(Material for the task)
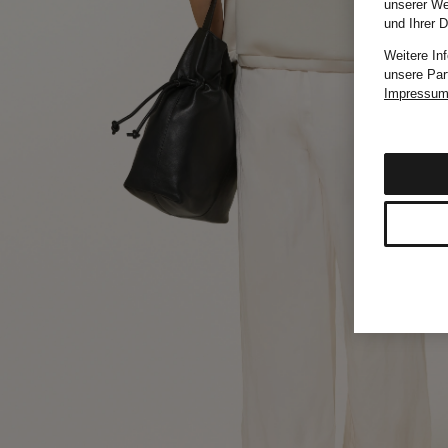
unserer We
und Ihrer 
Weitere In
unsere Par
Impressu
(End Material for the task)
# What this task involves
Give the data again exactly, image-free.

# Response to the task
unserer We
und Ihrer 
Weitere In
unsere Par
Impressu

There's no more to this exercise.